Thursday, 11 October 2012

Losing It

I hate it when it happens.  Luckily, it hasn't happened for a while.  But tonight, I lost it. 

I lost my temper.  

My anger had been building up all day.  But there was no good reason for it.


By bedtime, I was tense.  My nerves were frayed, and my non-listening, talking back, whining, make-a-big-deal-out-of-every-little-thing children were getting on every last one of them.

(Hind sight being 20/20 and all, I can appreciate now that they were feeling the same way.  It's a long day for kids too.  I should have just put them to bed.)


Right before turning out the lights for bedtime, (If only I could have held out a few minutes longer...) the unfortunate target for my outburst was my oldest daughter. But of course, all girls were scared by my yelling.
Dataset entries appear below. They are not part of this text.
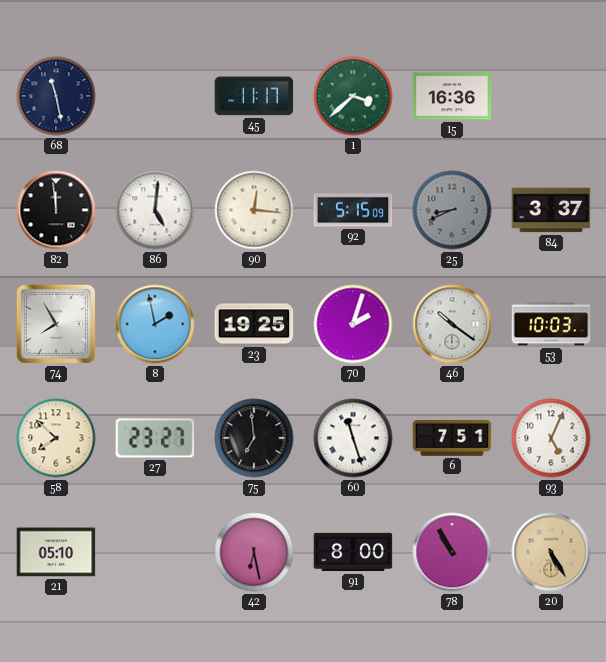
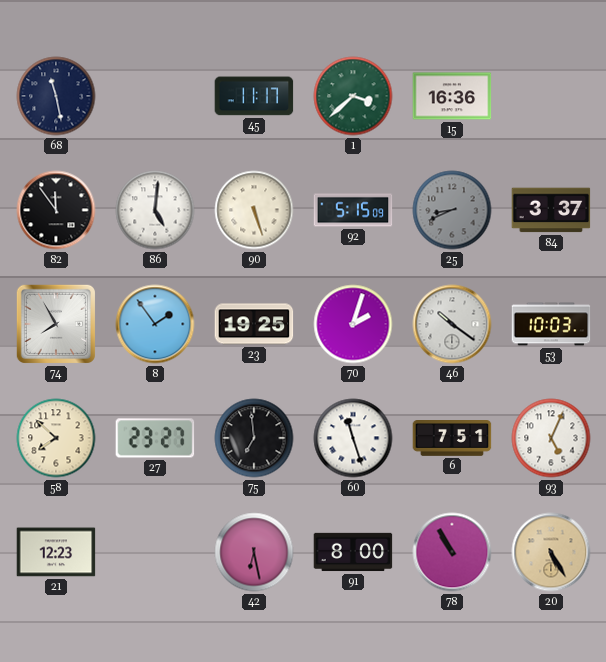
82: 11:59 -> 11:54
90: 12:16 -> 5:27
8: 1:58 -> 1:54
21: 05:10 -> 12:23
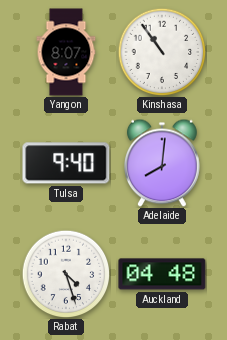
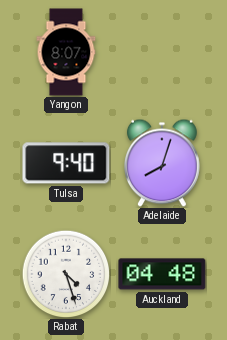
Kinshasa: 10:54 -> none
Adelaide: 8:01 -> 8:03
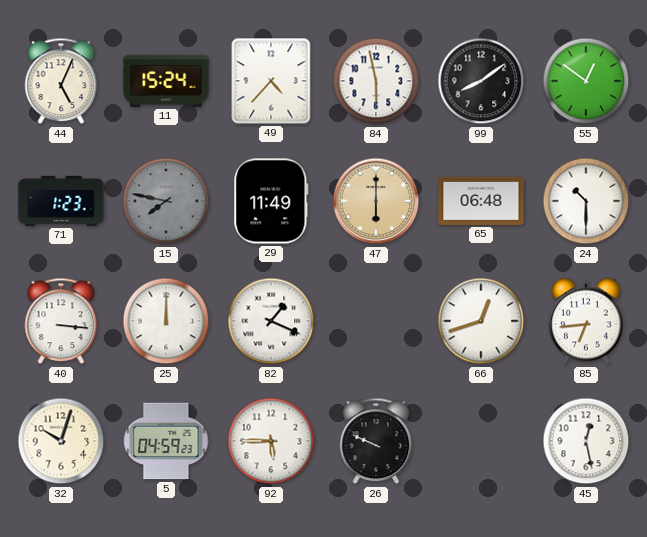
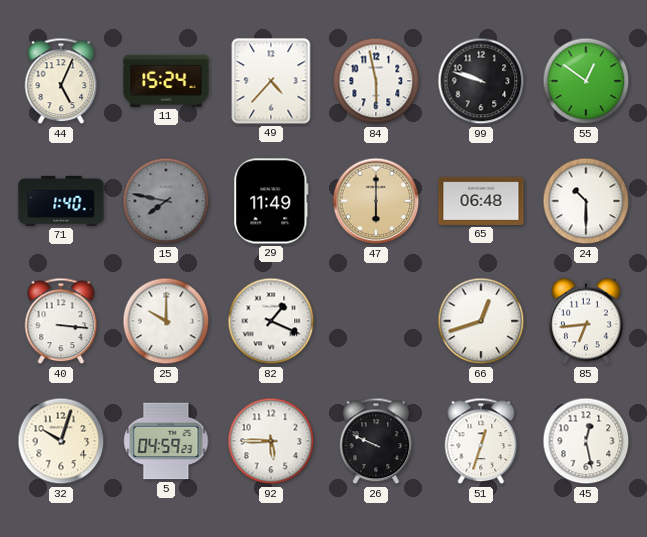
99: 8:09 -> 9:48
71: 1:23 -> 1:40
25: 12:00 -> 10:00
51: none -> 12:33
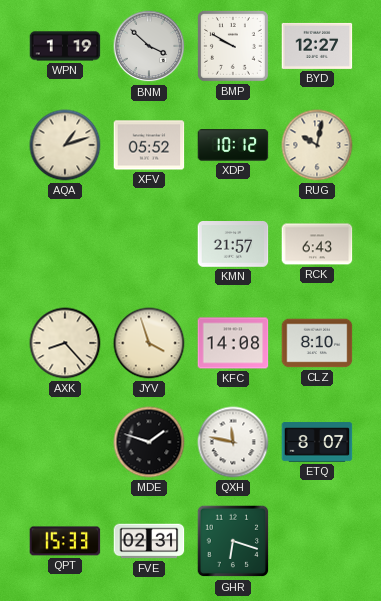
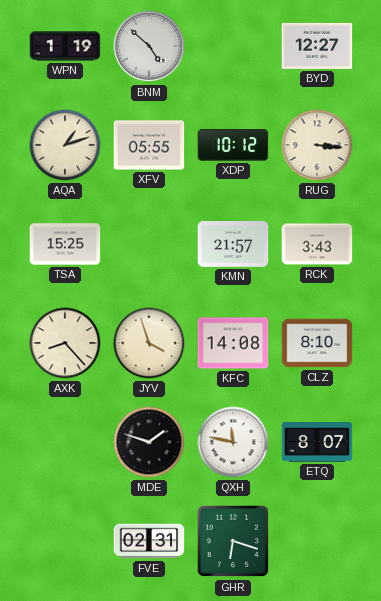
BNM: 3:52 -> 4:52
BMP: 9:50 -> none
XFV: 05:52 -> 05:55
RUG: 10:02 -> 3:16
TSA: none -> 15:25
RCK: 6:43 -> 3:43
QPT: 15:33 -> none
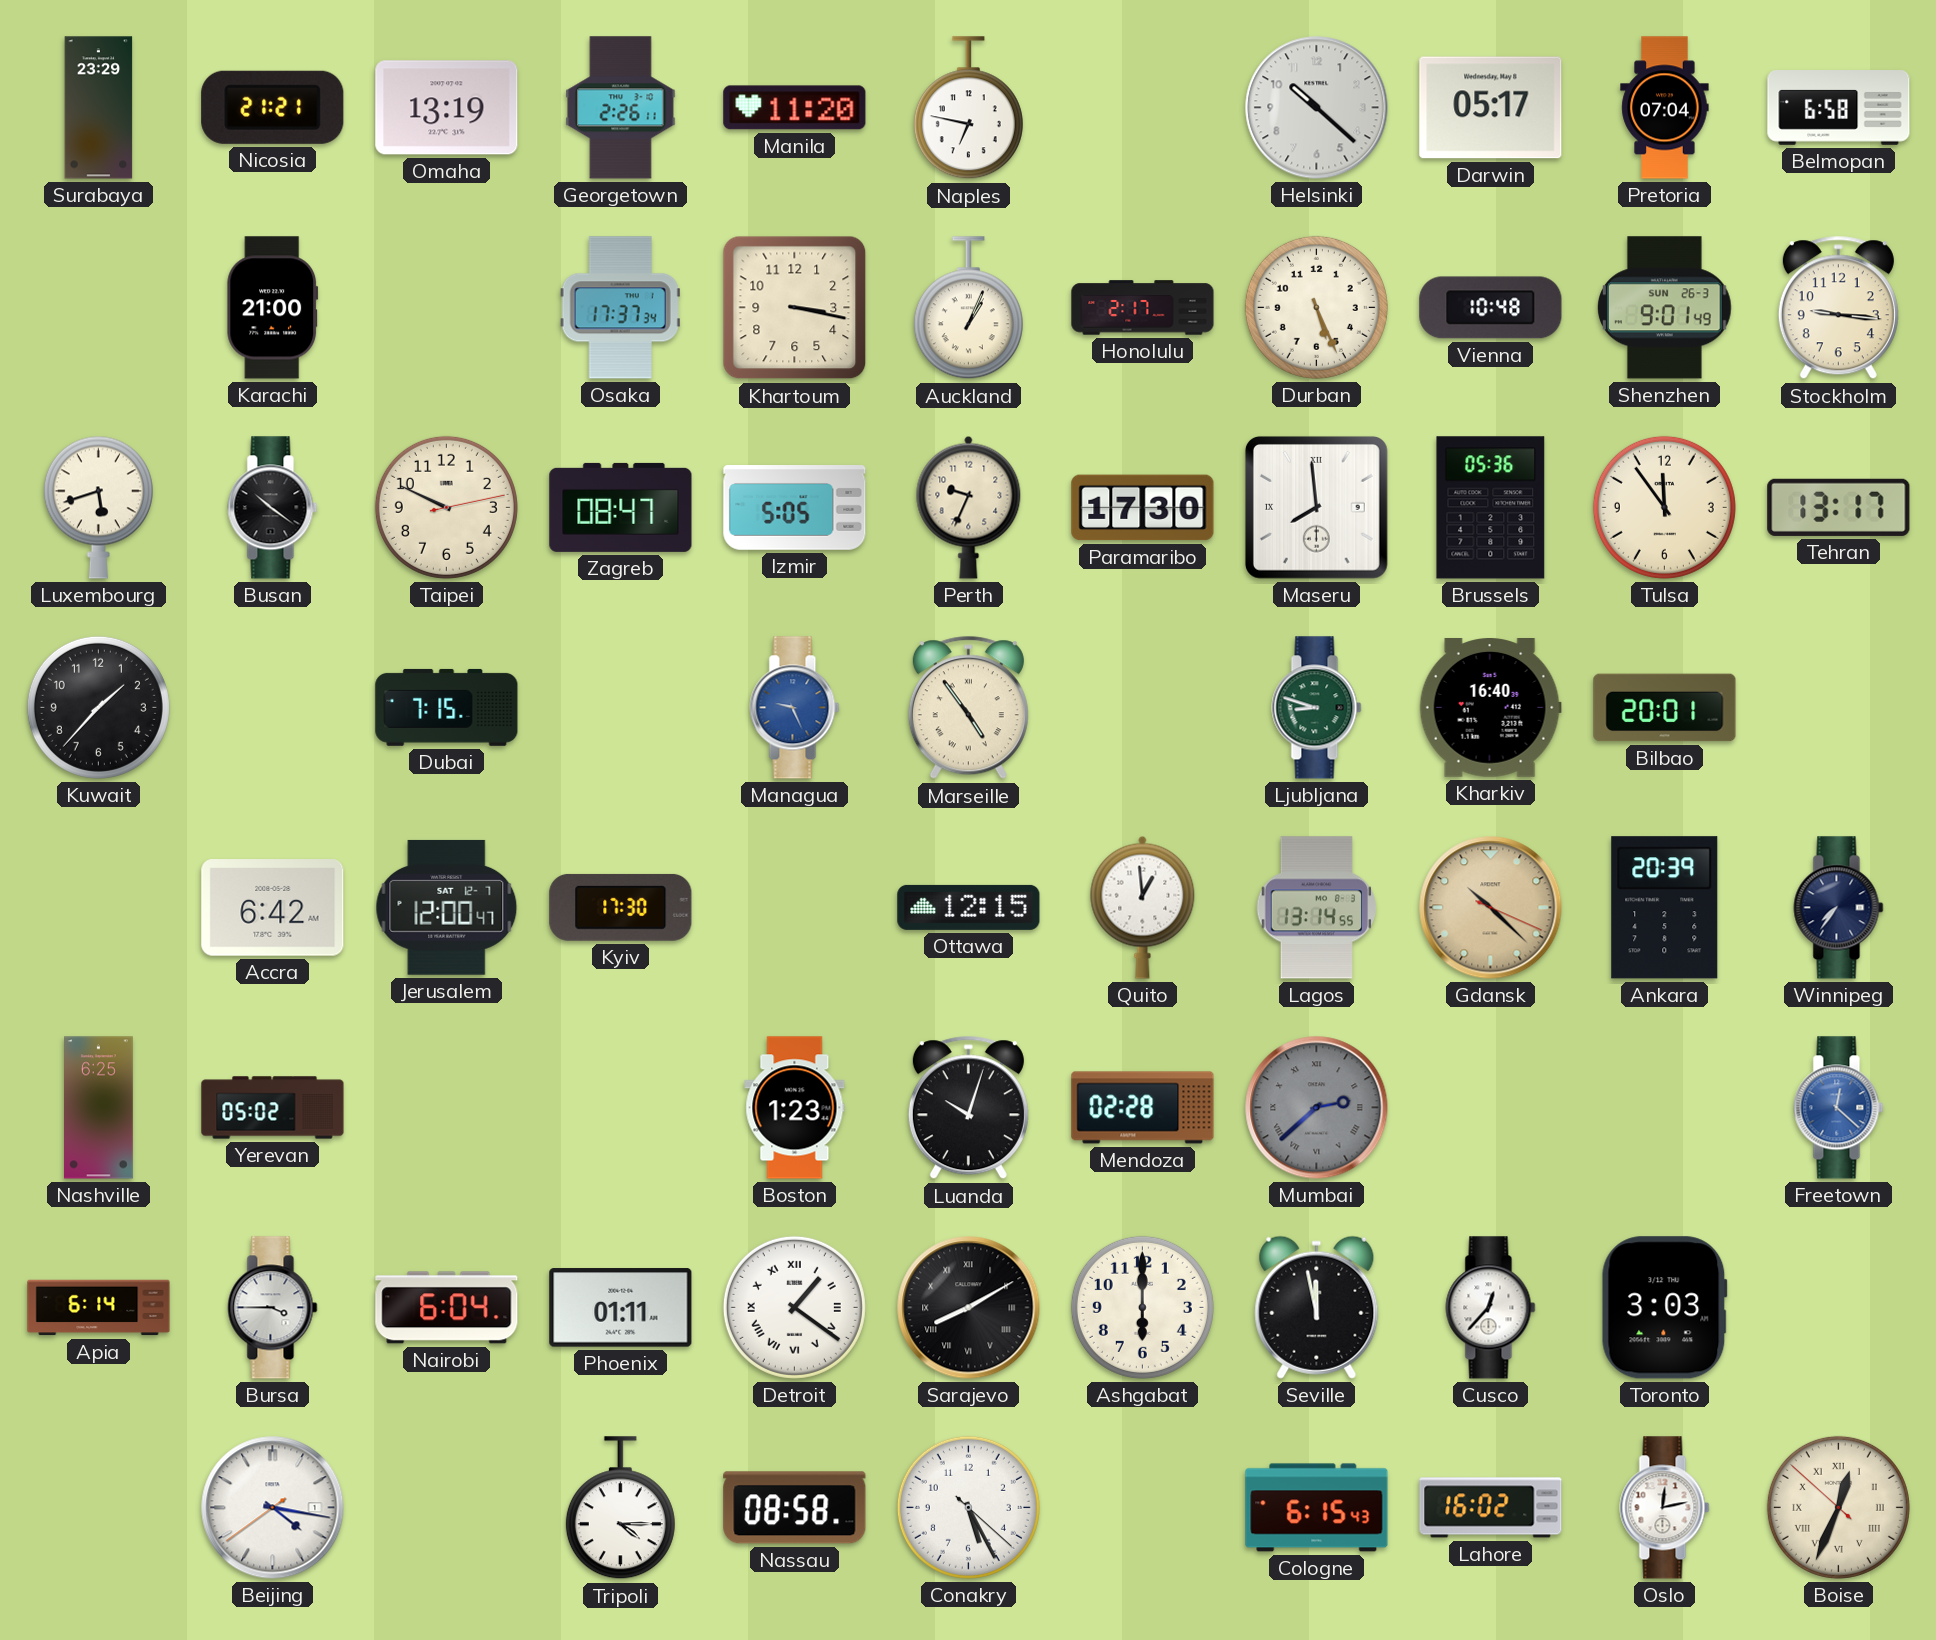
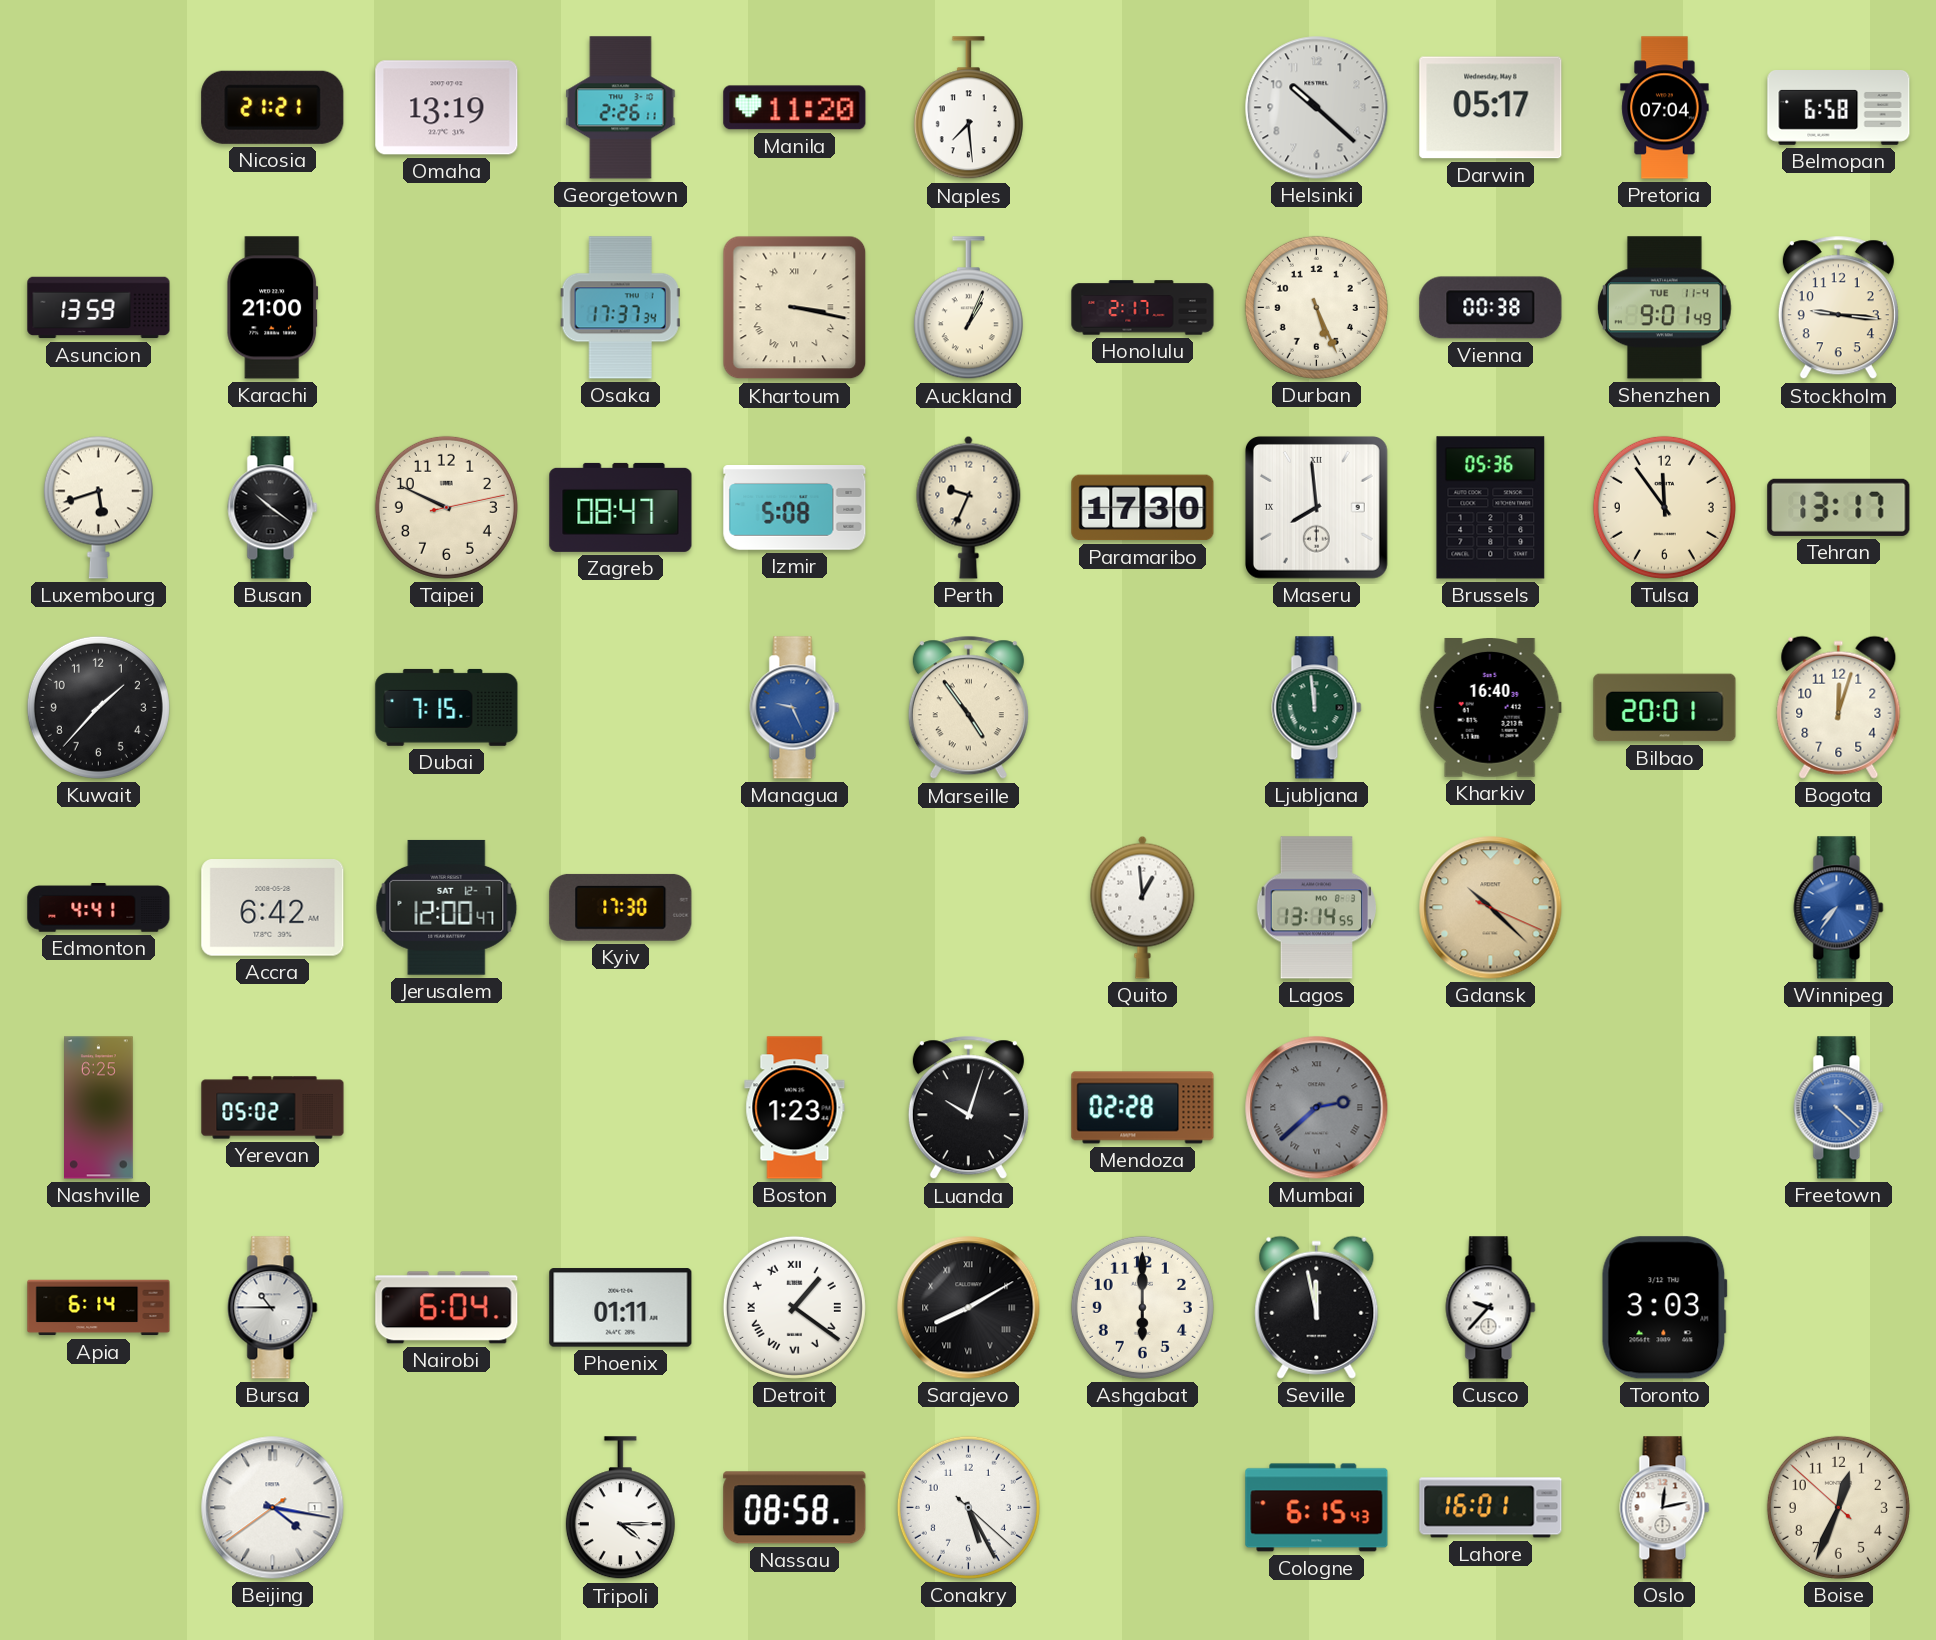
Surabaya: 23:29 -> none
Naples: 6:47 -> 7:29
Asuncion: none -> 13:59
Khartoum numerals: Arabic -> Roman
Vienna: 10:48 -> 00:38
Shenzhen date: SUN 26-3 -> TUE 11-4
Izmir: 5:05 -> 5:08
Ljubljana: 8:48 -> 11:59
Bogota: none -> 12:03
Edmonton: none -> 4:41
Ottawa: 12:15 -> none
Ankara: 20:39 -> none
Winnipeg dial: navy -> blue
Freetown: 12:22 -> 4:22
Bursa: 3:45 -> 10:45
Cusco: 12:37 -> 9:37
Lahore: 16:02 -> 16:01
Boise numerals: Roman -> Arabic
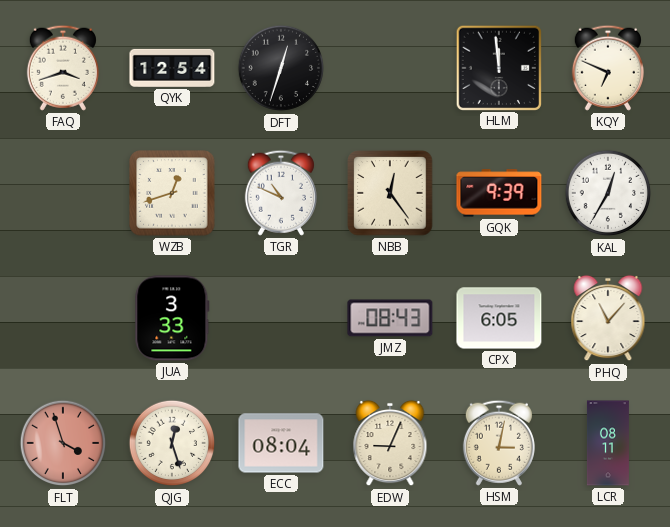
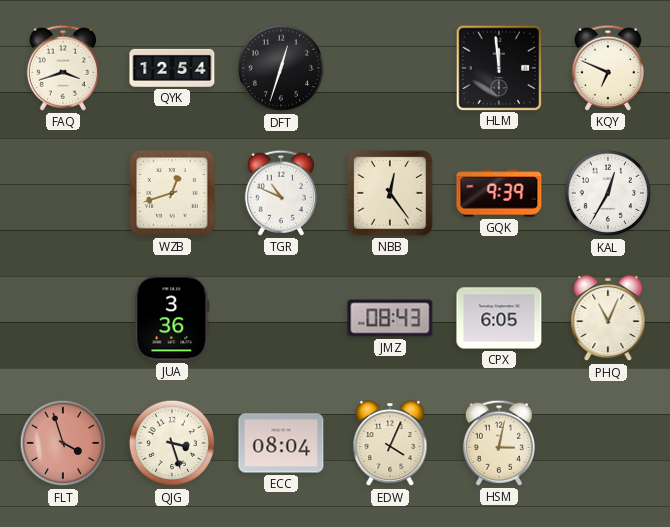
JUA: 3:33 -> 3:36
PHQ: 11:07 -> 11:04
QJG: 12:27 -> 3:27
EDW: 9:04 -> 4:04
LCR: 08:11 -> none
Quickly stepping back from my tirade, I snuggled with all the girls, and apologized for losing my temper.  I tried to explain that it was okay for me to feel angry, but even if I was tired and grumpy, I shouldn't have yelled.  That the way I behaved was wrong and not acceptable.  That even though I was angry and that I yelled, I love them more than anything in the world.


Here's how they reacted:

2.5 y.o. Daughter -  "When you're naughty, you have to go in cave with Spider-Man.  Then you can come out".  Big hug and kiss.

6 y.o. Daughter on hearing what youngest said - Laughed.  "Just try to be nicer next time".  Lots of big hugs and kisses.

4 y.o. Daughter - Fell asleep.

Assuming that we all lose our tempers from time to time, how do you talk about it with your kids?